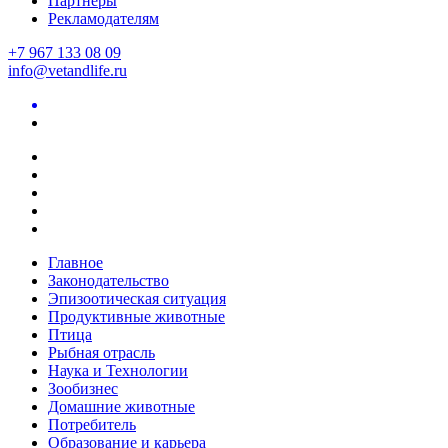
Партнеры
Рекламодателям
+7 967 133 08 09
info@vetandlife.ru
Главное
Законодательство
Эпизоотическая ситуация
Продуктивные животные
Птица
Рыбная отрасль
Наука и Технологии
Зообизнес
Домашние животные
Потребитель
Образование и карьера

________

What you are asked to do:
The answer must restate each entry word for word and contain no images.

Result of the exercise:
Партнеры
Рекламодателям
+7 967 133 08 09
info@vetandlife.ru
Главное
Законодательство
Эпизоотическая ситуация
Продуктивные животные
Птица
Рыбная отрасль
Наука и Технологии
Зообизнес
Домашние животные
Потребитель
Образование и карьера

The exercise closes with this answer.